La parabola dal calcio al teatro è però una di quelle imprevedibili, come quelle delle punizioni a foglia morta di Mariolino Corso, compagno di papà.

«Si, vero. Diciamo che ho giocato nelle giovanili dell'Atalanta, come portiere. E anche nella Nazionale Under15. Ma a ventun anni ho smesso. Ci volevano altre convinzioni. E poi mi piaceva il teatro, scrivere».

Di cosa parla «La Tribù del Calcio»?

«Di questo ma anche di cose più importanti. L'idea nasce dall'omonimo saggio dell'etologo Desmond Morris, che tutti conoscono per La scimmia nuda. Il suo spunto antropologico va a fondo del segreto del calcio: la sua capacità di rendere metafora pulsioni, anche distruttive, della nostra specie. Io aggiungo i ricordi, e poi c'è un gruppo musicale con me in scena, La Banda del Fuorigioco».

A proposito di ricordi: qual è quello più vivo di suo padre Giacinto, bandiera della Grande Inter, colonna della Nazionale?

«Il ricordo al quale mi piace tornare come a un luogo confortevole è quello che vede me bambino a bordo campo, mentre guardo papà e gli altri giganti che si allenano. Il prato, il rumore del pallone. Da quando papà è scomparso, devo dire che i ricordi sono venuti a me come una risacca del mare, lenta e costante. E poi spuntano le foto: mesi fa ne ho trovato una con Giacinto e Mohammed Alì».

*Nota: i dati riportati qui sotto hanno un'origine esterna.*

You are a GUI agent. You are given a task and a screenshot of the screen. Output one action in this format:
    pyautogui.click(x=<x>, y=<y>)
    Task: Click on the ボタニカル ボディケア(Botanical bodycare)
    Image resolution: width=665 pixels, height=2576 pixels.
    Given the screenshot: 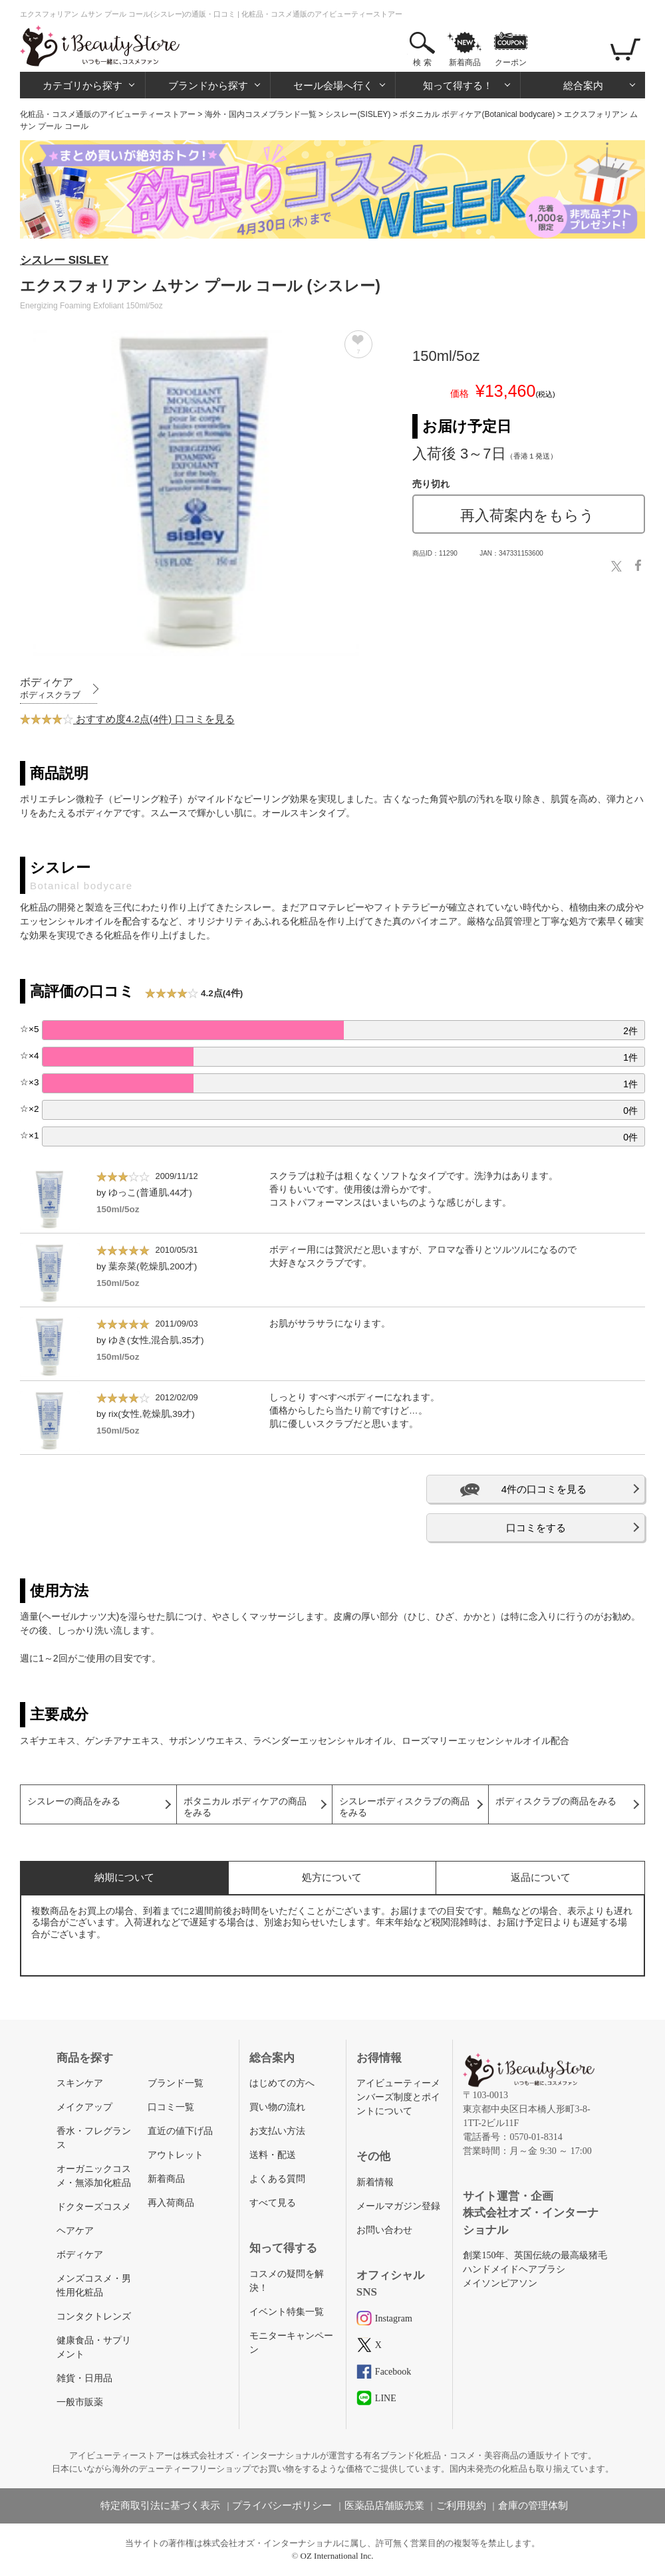 What is the action you would take?
    pyautogui.click(x=477, y=114)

Quali esempi sportivi cita nello spettacolo?

«Quello che preferisco è l'uruguaiano Alcides Ghiggia, autore del gol che fece perdere al Brasile i Mondiali del 1950: fu il primo avversario di mio padre in serie A. Poi non posso evitare di parlare di Pelè, il più grande. Era un buon amico di papà, tra l'altro».

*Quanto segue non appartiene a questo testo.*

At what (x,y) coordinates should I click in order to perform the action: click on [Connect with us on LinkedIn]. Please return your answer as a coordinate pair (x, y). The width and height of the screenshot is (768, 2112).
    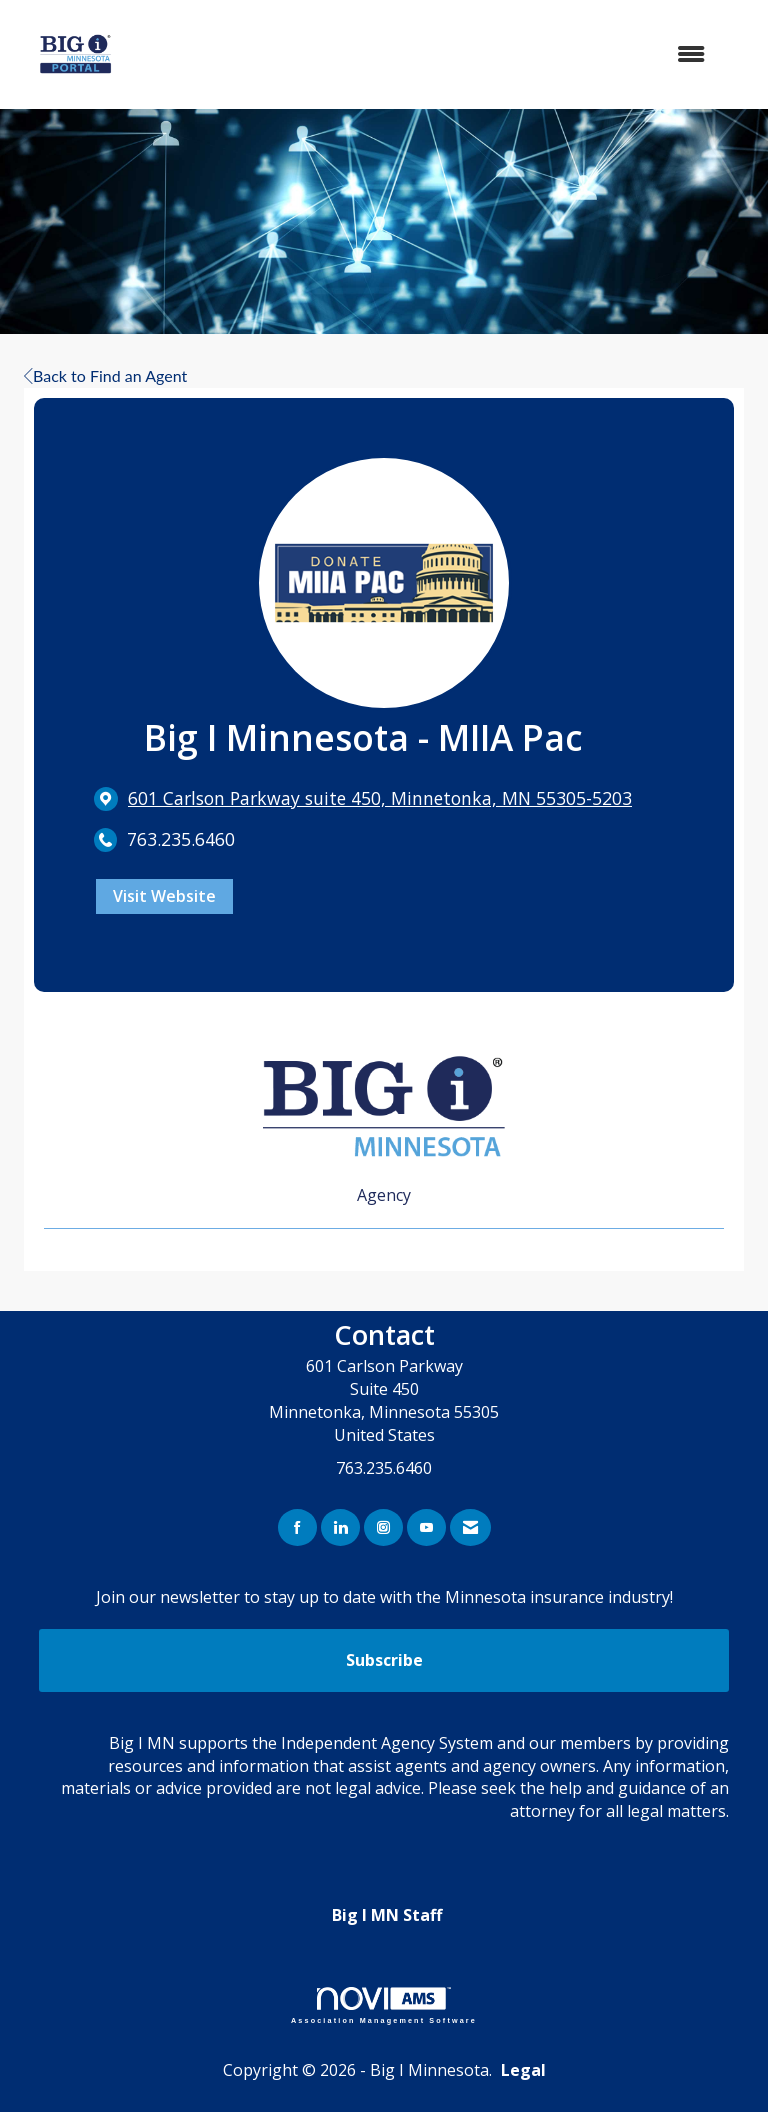
    Looking at the image, I should click on (340, 1527).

Facchetti, Inter, Milano: il suo rapporto con la città è felice?

«Da sempre. Ho vissuto a lungo a Cassano d'Adda ma da vent'anni sono a Milano. Ciò non toglie che mi sia sempre sentito milanese. Ho conosciuto qui mia moglie, a San Carpoforo in Brera, ho vissuto a San Siro, Porta Romana, ora sono a Porta Venezia.

A me e a papà questa città ha dato tutto».